You see, I was promised by my therapist, one of the behavioral sorts, that this could be an anonymous, comment free venture, yet he wasn't quite sure how to go about it so the complete creation has landed in my lap. To do this, I have to have it be completely anonymous, otherwise my words will never make it "out there" at all; I have too many fears of being completely abandoned and ostracized by family and friends and even an entire hospital staff should my true thoughts be known. This has been what has kept me drowning in thirty years of handwritten journals and file after file on my computer of journals and some fictions and scads of polished memories I call "moments." You see, a lot of this stuff is incinderary. Angry. Critical. Even hateful. Often hateful.

So here comes one beginning. As I was sitting in an aqua pleather reclininer one late afternoon in the admitting unit of my local psychiatric hospital a couple months ago, it struck me "I have had a rich life." Rich? Rich? What word choice to have come bubbling up from the netherlands of my soul. I've identified with "horrible," "lonely," "devestated," "full of suffering," "lost," and the list goes on. But "rich?" How wonderful! And really, how true.

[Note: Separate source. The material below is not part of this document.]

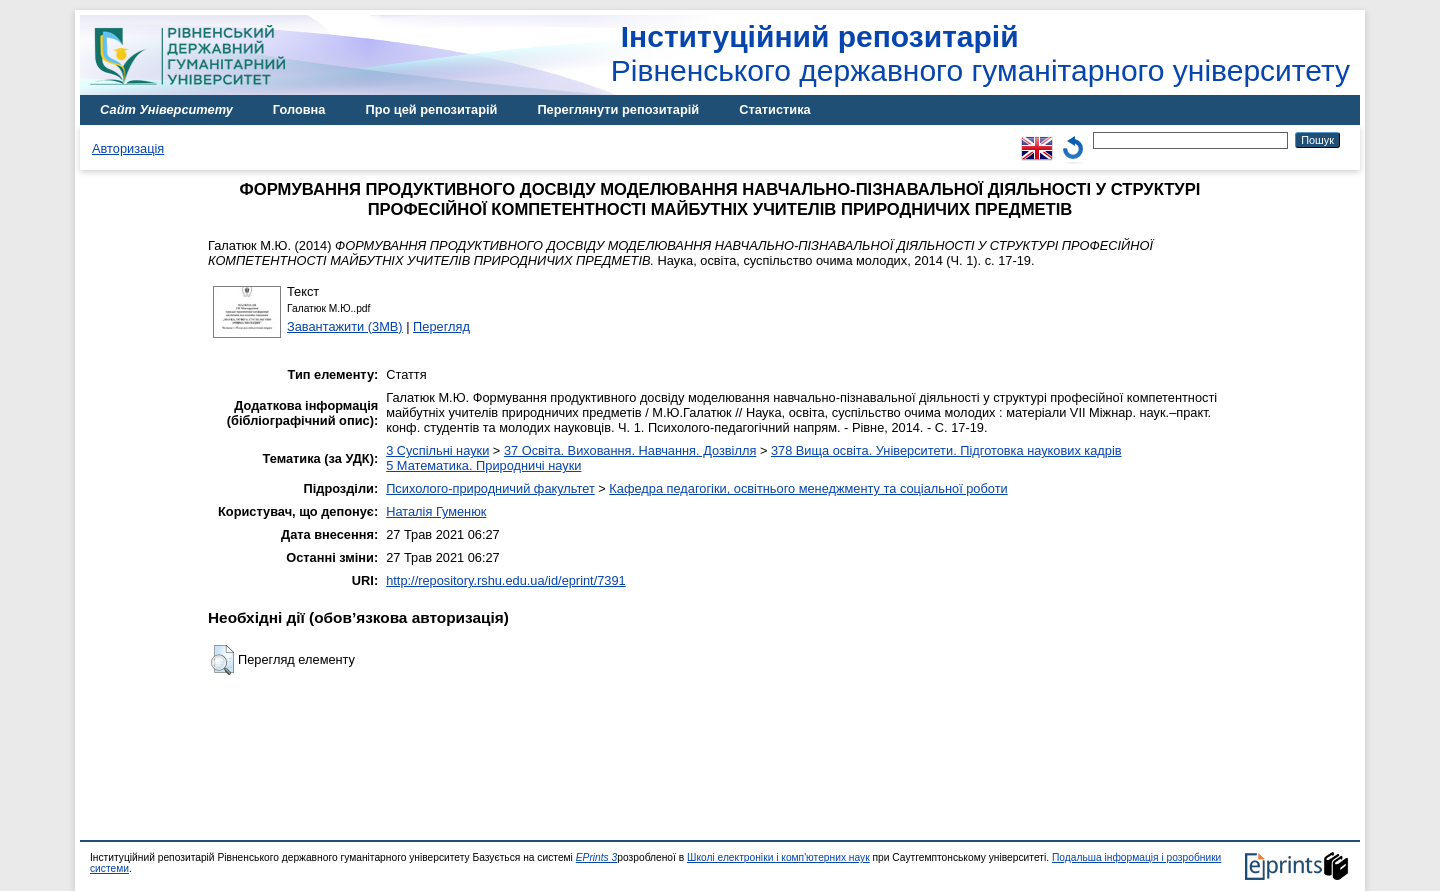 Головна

But how to write about it. How to shove the needle of my emotional compass so very slightly to the East where the sun rises. How to get the whole picture. I just can't seem to do it on paper that will just end up stuck in a Whole Foods bag with all my other journals (aside from the cases in storage miles away) under my decreptit bed. This has to go somewhere. To someone. To you who is reading this. A chronicle of my life as it truely is. Down's. Up's. Days when it takes me four tries to park my car at my psyhiatrists office because each space seems a really dangerous place to leave my car. Moments when I feel strong and proud. My morning walks that are filled, in my minds eye, with police bearing down on my, questioning me hard, arresting me, because I stepped off the curb a moment before the white man appeared in the traffic light. The sadness and isolation of living in a mind that is almost completely deluded as to the intentions and meaning of other peoples words or gestures or silences. Living a life that is bent on protecting myself from all these dangers, whether real or imagined. The frustration of understanding it all but not being able to escape it. And so on.

Each day, I've said lately, is a work of art. I will be sharing my art with you.

And so I have begun. The intention is set. The blog is anonymous ( I really hope.) And you are welcomed on board.